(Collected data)
■ ■ ■ ■

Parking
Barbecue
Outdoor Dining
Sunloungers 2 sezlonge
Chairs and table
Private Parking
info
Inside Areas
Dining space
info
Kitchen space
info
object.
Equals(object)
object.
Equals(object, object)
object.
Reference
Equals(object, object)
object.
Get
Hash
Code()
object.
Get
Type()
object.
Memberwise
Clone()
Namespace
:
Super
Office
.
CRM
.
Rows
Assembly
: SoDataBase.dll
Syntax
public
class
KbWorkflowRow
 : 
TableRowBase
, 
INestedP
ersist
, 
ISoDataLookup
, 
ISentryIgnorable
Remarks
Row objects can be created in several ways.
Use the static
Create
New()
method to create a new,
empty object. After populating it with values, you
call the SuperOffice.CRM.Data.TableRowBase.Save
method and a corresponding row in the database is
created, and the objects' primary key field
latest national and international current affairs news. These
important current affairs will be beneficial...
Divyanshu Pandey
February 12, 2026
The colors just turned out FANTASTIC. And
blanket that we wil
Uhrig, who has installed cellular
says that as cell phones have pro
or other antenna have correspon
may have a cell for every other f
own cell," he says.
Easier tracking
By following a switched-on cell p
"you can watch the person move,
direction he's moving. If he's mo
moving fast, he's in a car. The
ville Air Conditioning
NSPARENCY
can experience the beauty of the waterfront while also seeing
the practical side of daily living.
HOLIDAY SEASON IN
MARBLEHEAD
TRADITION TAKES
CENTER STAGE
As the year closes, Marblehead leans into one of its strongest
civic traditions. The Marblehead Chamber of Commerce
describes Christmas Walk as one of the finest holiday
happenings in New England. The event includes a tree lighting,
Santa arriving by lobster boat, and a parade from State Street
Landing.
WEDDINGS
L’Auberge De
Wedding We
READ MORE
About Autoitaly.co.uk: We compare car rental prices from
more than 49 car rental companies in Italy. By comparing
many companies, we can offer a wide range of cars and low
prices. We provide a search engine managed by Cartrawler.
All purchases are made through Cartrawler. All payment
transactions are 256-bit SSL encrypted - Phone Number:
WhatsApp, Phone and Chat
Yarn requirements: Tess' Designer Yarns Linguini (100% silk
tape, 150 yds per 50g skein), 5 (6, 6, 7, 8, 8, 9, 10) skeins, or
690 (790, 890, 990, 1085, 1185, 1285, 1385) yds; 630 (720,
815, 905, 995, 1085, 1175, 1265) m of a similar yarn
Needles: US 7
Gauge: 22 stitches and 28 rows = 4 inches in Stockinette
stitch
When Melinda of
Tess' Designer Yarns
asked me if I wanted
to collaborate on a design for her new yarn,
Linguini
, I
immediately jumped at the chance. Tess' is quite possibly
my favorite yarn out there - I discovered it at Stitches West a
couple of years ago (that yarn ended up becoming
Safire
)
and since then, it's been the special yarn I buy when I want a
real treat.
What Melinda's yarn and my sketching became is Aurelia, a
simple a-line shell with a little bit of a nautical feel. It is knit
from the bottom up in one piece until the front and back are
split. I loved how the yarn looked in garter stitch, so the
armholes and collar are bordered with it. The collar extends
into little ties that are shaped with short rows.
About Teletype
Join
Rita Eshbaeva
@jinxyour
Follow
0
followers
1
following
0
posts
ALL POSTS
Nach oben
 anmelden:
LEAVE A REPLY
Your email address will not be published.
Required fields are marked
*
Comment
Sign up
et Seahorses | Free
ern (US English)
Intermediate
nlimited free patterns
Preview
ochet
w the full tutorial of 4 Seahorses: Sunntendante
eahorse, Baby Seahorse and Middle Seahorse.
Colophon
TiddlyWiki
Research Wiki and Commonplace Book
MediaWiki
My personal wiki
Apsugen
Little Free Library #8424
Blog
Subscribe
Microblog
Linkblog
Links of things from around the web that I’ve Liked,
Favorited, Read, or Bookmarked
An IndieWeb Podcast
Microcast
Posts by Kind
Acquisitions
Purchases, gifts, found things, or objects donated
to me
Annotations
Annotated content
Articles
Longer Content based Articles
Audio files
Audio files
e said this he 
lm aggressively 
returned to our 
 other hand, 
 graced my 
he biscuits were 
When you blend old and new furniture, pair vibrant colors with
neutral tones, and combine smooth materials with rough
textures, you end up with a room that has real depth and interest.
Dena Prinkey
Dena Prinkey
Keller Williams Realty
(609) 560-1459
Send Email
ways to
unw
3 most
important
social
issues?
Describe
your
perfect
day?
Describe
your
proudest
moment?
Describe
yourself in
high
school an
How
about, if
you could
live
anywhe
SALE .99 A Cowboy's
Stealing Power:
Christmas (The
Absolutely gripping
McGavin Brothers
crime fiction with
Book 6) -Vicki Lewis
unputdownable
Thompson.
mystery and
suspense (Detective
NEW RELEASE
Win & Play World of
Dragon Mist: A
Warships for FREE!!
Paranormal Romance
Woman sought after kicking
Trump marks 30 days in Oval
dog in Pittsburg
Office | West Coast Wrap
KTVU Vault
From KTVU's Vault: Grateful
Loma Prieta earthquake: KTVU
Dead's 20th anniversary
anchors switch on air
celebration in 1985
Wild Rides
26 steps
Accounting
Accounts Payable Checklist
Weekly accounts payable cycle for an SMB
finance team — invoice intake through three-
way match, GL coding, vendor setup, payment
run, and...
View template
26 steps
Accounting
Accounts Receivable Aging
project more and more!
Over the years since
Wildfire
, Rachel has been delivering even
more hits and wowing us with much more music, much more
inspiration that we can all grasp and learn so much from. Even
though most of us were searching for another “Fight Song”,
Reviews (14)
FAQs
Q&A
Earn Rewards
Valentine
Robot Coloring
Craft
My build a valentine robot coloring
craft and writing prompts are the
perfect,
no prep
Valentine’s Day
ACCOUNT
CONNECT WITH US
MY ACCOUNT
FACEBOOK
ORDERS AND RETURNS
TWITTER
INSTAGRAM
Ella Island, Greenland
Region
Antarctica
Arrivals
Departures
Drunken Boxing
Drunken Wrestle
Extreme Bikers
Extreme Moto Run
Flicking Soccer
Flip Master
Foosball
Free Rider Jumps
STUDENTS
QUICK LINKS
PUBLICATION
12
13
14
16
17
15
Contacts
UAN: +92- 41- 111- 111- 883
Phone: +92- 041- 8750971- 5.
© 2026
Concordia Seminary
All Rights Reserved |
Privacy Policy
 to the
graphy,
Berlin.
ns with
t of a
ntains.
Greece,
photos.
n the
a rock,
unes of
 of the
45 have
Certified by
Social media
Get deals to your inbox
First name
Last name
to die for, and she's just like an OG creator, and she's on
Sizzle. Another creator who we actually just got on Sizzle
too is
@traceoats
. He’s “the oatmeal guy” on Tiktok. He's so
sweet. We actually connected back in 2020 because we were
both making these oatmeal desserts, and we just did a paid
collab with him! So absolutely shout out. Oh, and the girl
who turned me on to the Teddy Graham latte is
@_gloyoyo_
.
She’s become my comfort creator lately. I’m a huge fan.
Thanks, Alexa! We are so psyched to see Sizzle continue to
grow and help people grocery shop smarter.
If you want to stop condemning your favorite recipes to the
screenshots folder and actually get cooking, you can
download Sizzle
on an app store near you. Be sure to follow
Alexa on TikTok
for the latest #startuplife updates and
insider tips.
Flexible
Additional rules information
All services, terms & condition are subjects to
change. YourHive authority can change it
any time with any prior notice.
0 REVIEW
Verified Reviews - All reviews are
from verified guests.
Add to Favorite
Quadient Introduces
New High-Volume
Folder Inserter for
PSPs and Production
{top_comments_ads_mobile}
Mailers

■ ■ ■ ■

Copy out, from the data above, each line where the string "KTVU" is present.

KTVU Vault
From KTVU's Vault: Grateful
Loma Prieta earthquake: KTVU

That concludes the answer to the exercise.